While this new approach to programming still has difficult challenges to overcome, it has significant potential to automate the development of machine-learning algorithms. “Probabilistic programming will make machine learning much easier for researchers and practitioners,” explained Brendan Lake, an NYU research fellow who worked on a probabilistic programming technique in 2015. “It has the potential to take care of the difficult [programming] parts automatically.”
Gamalon CEO and cofounder Ben Vigoda showed MIT Technology Review a demo drawing app that uses their new method. The app is similar to one released by Google last year in that it predicts what a person is trying to sketch. However, unlike Google's version, which relied on sketches it had previously seen to make predictions, Gamalon's app relies on probabilistic programming to identify an object's key features. Therefore, even if you draw a figure that's different from what the app has previously seen, as long as it recognizes certain features — like how a square with a triangle on top is probably a house — it will make a correct prediction.

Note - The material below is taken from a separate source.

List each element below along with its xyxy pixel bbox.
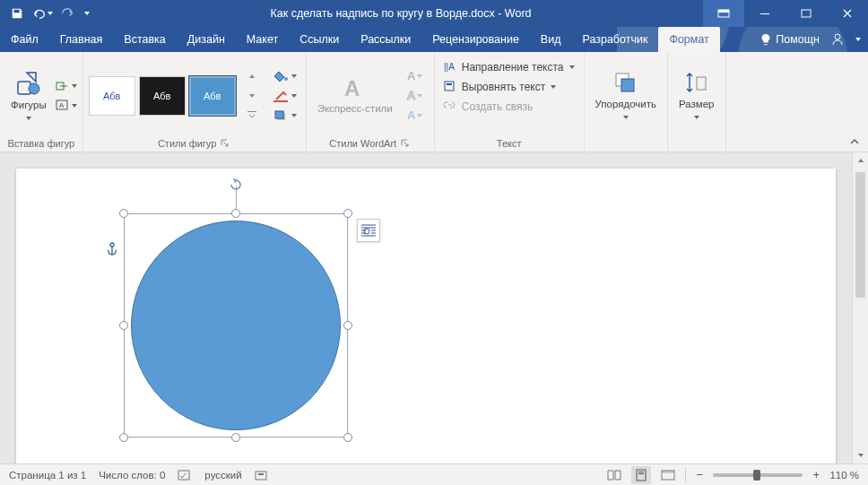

The two products Gamalon released show that this technique could have near-term commercial use. One product, the Gamalon Structure, using Bayesian program synthesis to recognize concepts from raw text, and it does so more efficiently than what's normally possible. For example, after only receiving a manufacturer's description of a television, it can determine its brand, product name, screen resolution, size, and other features. Another app, called Gamalon Match, categorizes products and prices in a store's inventory. In both cases, the system can be trained quickly to recognize variations in acronyms or abbreviations.
Vigoda believes there are other possible applications, as well. For example, if equipped with a Beysian model of machine learning, smartphones or laptops wouldn't need to share personal data with large companies to determine user interests; the calculations could be done effectively within the device. Autonomous cars could also learn to adapt to their environment much faster using this method of learning. The potential impact of smarter machines really can't be overstated.